Kubernetes cluster administrators can use a Kubernetes StorageClass to describe the “classes” of storage they offer. StorageClasses can have different capacity limits, different IOPS, or any other parameters that the provisioner supports. The storage vendor specific provisioner is be used along with the StorageClass to allocate PV automatically, following the parameters set in the StorageClass object. Also, the provisioner now has the ability to enforce the resource quotas and permission requirements for users. In this design, admins are freed from the unnecessary work of predicting the need for PVs and allocating them.
When a StorageClass is used, a Kubernetes administrator is not responsible for allocating every piece of storage. The administrator just needs to give users permission to access a certain storage pool, and decide the quota for the user. Then the user can carve out the needed pieces of the storage from the storage pool.
StorageClasses can also be used without explicitly creating a StorageClass object in Kubernetes. Since the StorageClass is also a field used to match a PVC with a PV, a PV can be created manually with a custom Storage Class name, then a PVC can be created that asks for a PV with that StorageClass name.
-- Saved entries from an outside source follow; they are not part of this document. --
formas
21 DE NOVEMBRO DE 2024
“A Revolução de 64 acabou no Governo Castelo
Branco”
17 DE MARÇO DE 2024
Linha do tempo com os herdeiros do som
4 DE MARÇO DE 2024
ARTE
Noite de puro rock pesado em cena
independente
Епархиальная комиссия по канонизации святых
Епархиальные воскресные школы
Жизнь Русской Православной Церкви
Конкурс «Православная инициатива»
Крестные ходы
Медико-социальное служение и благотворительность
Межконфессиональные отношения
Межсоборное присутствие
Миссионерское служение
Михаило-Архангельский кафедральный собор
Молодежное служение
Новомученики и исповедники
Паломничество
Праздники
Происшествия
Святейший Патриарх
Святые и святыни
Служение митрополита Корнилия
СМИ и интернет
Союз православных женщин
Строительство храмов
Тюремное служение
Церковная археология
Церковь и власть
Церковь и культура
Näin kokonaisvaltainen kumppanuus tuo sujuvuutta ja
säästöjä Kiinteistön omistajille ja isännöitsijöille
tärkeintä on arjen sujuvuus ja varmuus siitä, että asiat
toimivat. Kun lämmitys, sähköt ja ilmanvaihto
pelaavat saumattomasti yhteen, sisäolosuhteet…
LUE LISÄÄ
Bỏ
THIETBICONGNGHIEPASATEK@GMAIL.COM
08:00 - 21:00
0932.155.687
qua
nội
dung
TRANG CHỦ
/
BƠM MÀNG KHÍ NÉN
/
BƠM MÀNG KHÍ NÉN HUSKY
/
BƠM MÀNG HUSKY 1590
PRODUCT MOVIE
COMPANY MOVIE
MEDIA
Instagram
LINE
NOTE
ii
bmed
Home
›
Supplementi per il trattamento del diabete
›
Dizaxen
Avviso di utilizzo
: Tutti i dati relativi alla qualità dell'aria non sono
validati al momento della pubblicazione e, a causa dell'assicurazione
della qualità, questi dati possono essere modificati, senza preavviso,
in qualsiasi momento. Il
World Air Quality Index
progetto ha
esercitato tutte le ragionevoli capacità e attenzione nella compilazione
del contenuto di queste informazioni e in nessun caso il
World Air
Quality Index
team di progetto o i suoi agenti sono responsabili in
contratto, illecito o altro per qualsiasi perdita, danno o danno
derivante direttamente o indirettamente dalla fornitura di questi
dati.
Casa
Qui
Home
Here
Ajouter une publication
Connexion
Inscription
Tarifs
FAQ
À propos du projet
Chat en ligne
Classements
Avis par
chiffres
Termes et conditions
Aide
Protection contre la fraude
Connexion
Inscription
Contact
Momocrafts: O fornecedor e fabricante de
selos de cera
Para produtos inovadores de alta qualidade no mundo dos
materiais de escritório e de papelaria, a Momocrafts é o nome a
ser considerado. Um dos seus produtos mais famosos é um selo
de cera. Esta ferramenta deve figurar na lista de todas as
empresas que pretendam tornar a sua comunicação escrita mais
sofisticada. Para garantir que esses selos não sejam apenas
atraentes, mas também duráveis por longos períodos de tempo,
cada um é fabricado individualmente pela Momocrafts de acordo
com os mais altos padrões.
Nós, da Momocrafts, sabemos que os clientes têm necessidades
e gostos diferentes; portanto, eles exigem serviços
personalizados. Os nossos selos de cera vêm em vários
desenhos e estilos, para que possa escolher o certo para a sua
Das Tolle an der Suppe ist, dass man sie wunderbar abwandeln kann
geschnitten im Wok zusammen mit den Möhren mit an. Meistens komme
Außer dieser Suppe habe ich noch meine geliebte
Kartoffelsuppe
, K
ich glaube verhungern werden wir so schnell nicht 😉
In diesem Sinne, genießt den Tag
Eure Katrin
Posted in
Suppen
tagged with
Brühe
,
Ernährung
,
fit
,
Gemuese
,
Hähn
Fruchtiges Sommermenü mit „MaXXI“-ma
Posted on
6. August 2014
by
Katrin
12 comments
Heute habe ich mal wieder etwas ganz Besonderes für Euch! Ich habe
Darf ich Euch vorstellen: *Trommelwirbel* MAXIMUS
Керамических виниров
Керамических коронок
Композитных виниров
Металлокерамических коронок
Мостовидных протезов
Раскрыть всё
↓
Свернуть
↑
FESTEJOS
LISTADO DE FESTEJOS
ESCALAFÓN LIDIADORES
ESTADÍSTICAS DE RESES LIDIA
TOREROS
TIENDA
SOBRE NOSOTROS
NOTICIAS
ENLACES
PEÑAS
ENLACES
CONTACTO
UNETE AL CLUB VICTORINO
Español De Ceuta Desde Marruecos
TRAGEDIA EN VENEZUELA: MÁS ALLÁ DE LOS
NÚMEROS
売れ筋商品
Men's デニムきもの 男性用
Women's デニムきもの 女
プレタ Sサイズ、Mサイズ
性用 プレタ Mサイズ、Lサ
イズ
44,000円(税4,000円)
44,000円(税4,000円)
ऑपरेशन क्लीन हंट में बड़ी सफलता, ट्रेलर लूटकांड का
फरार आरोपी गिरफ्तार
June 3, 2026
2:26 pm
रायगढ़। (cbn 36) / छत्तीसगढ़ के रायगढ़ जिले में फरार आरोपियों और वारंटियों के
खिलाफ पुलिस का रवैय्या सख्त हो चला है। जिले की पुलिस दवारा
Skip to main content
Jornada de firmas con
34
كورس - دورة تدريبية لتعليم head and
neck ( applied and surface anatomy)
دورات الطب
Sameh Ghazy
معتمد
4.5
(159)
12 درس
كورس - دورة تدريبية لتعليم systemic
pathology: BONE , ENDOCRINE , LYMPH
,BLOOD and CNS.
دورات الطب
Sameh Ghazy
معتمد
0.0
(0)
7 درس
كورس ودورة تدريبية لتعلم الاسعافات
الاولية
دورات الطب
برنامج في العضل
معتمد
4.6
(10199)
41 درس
Kubernetes can then bind your PVC to the PV with the specified StorageClass name, even if the StorageClass object doesn’t exist as a Kubernetes resource.
Longhorn introduces a Longhorn StorageClass so that your Kubernetes workloads can carve out pieces of your persistent storage as necessary.
Horizontal Scaling for Kubernetes Workloads with Persistent Storage
The VolumeClaimTemplate is a StatefulSet spec property, and it provides a way for the block storage solution to scale horizontally for a Kubernetes workload.
This property can be used to create matching PVs and PVCs for Pods that were created by a StatefulSet.
Those PVCs are created using a StorageClass, so they can be set up automatically when the StatefulSet scales up.
When a StatefulSet scales down, the extra PVs/PVCs are kept in the cluster, and they are reused when the StatefulSet scales up again.
The VolumeClaimTemplate is important for block storage solutions like EBS and Longhorn. Because those solutions are inherently ReadWriteOnce, they cannot be shared between the Pods.
Deployments don’t work well with persistent storage if you have more than one Pod running with persistent data. For more than one pod, a StatefulSet should be used.